Task details
Filter the entries down to the lines holding "Arts", then copy those lines.

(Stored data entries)
- - - -

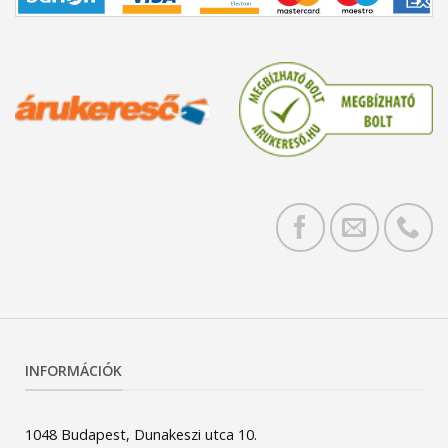
INFORMÁCIÓK
1048 Budapest, Dunakeszi utca 10.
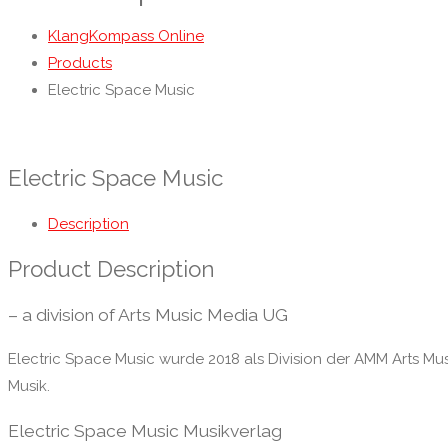
KlangKompass Online
Products
Electric Space Music
Electric Space Music
Description
Product Description
– a division of Arts Music Media UG
Electric Space Music wurde 2018 als Division der AMM Arts Mu
Musik.
Electric Space Music Musikverlag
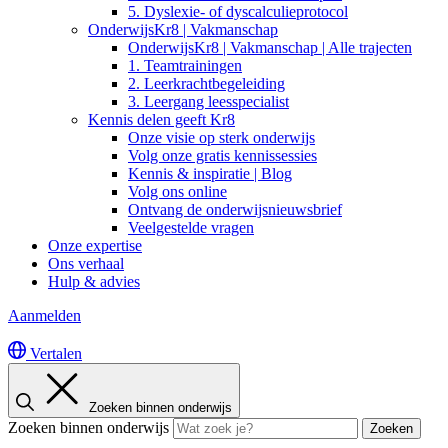
5. Dyslexie- of dyscalculieprotocol
OnderwijsKr8 | Vakmanschap
OnderwijsKr8 | Vakmanschap | Alle trajecten
1. Teamtrainingen
2. Leerkrachtbegeleiding
3. Leergang leesspecialist
Kennis delen geeft Kr8
Onze visie op sterk onderwijs
Volg onze gratis kennissessies
Kennis & inspiratie | Blog
Volg ons online
Ontvang de onderwijsnieuwsbrief
Veelgestelde vragen
Onze expertise
Ons verhaal
Hulp & advies
Aanmelden
Vertalen
Zoeken binnen onderwijs
Zoeken binnen onderwijs
Zoeken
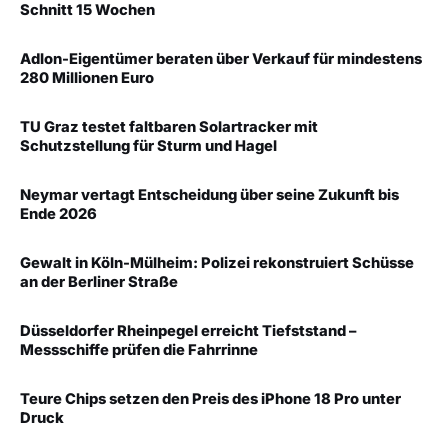
Schnitt 15 Wochen
Adlon-Eigentümer beraten über Verkauf für mindestens
280 Millionen Euro
TU Graz testet faltbaren Solartracker mit
Schutzstellung für Sturm und Hagel
Neymar vertagt Entscheidung über seine Zukunft bis
Ende 2026
Gewalt in Köln-Mülheim: Polizei rekonstruiert Schüsse
an der Berliner Straße
Düsseldorfer Rheinpegel erreicht Tiefststand –
Messschiffe prüfen die Fahrrinne
Teure Chips setzen den Preis des iPhone 18 Pro unter
Druck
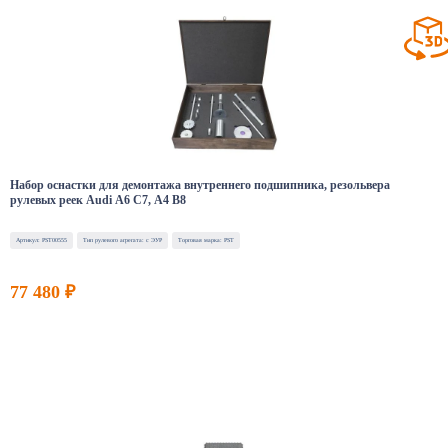
Набор оснастки для демонтажа внутреннего подшипника, резольвера
рулевых реек Audi A6 C7, A4 B8
Артикул: PST00555
Тип рулевого агрегата: с ЭУР
Торговая марка: PST
77 480 ₽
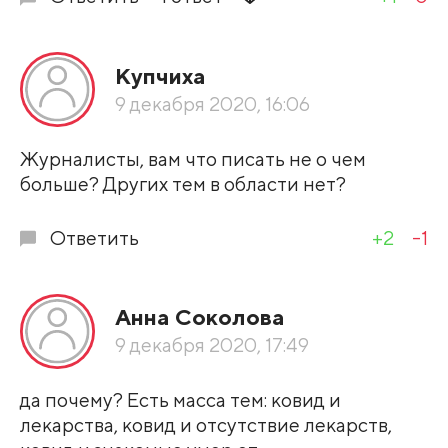
Купчиха
9 декабря 2020, 16:06
Журналисты, вам что писать не о чем
больше? Других тем в области нет?
Ответить
+2
-1
Анна Соколова
9 декабря 2020, 17:49
да почему? Есть масса тем: ковид и
лекарства, ковид и отсутствие лекарств,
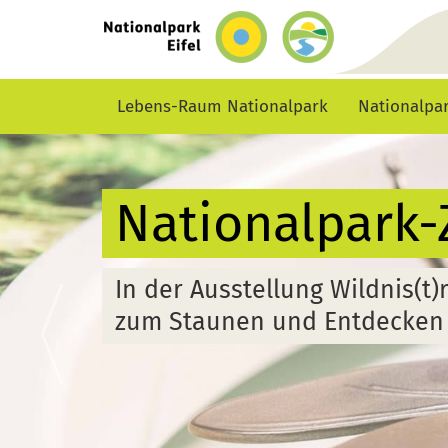
zurück
zur
Start-
Seite
Lebens-Raum Nationalpark
Nationalpa
Barri
In der Nat
für Mensc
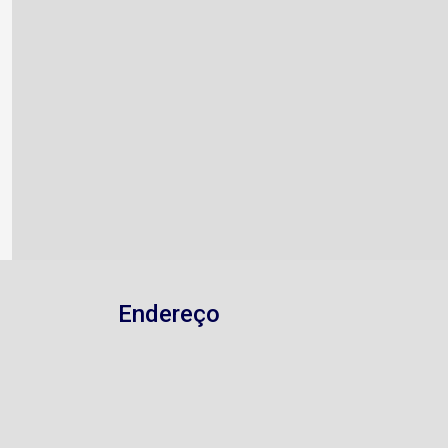
Endereço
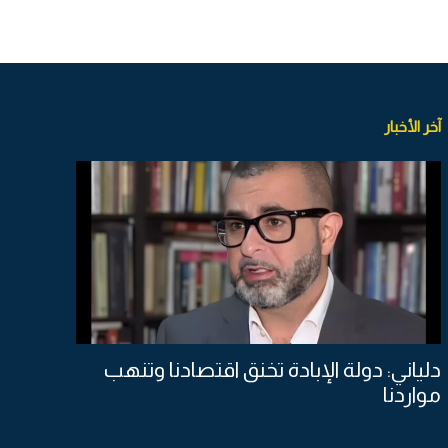
آخر الأخبار
دلياني: دولة الإبادة تخنق اقتصادنا وتنهب
مواردنا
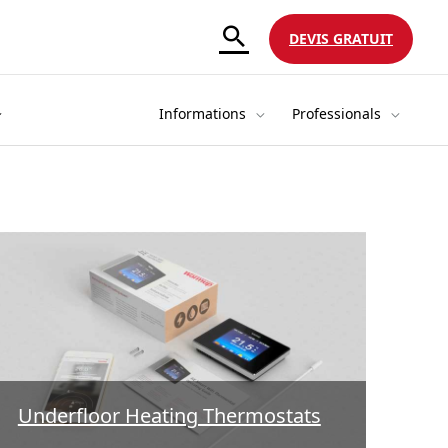
DEVIS GRATUIT
Informations
Professionals
Underfloor Heating Thermostats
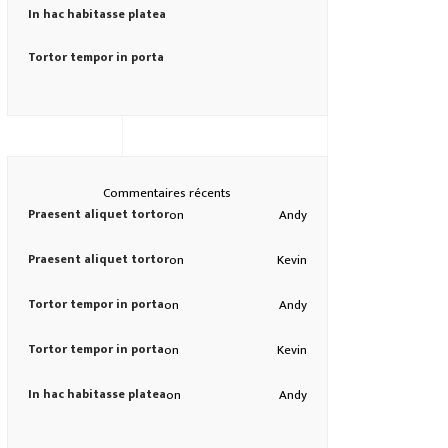
In hac habitasse platea
Tortor tempor in porta
Commentaires récents
Praesent aliquet tortor
on
Andy
Praesent aliquet tortor
on
Kevin
Tortor tempor in porta
on
Andy
Tortor tempor in porta
on
Kevin
In hac habitasse platea
on
Andy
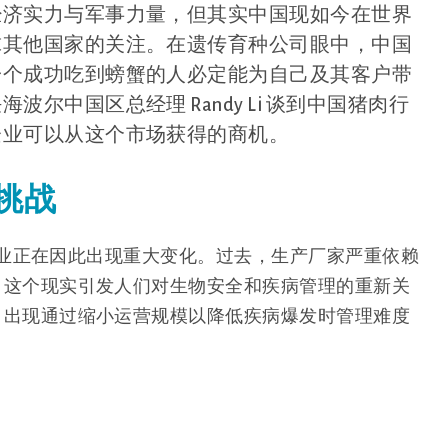
经济实力与军事力量，但其实中国现如今在世界
球其他国家的关注。在遗传育种公司眼中，中国
一个成功吃到螃蟹的人必定能为自己及其客户带
尔中国区总经理 Randy Li 谈到中国猪肉行
企业可以从这个市场获得的商机。
挑战
肉行业正在因此出现重大变化。过去，生产厂家严重依赖
。这个现实引发人们对生物安全和疾病管理的重新关
，出现通过缩小运营规模以降低疾病爆发时管理难度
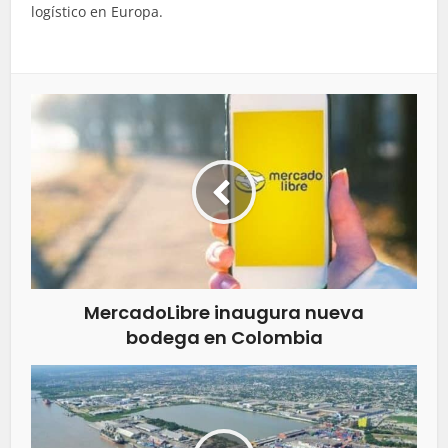
logístico en Europa.
MercadoLibre inaugura nueva
bodega en Colombia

- - - -

Response to the task
– a division of Arts Music Media UG
Electric Space Music wurde 2018 als Division der AMM Arts Mu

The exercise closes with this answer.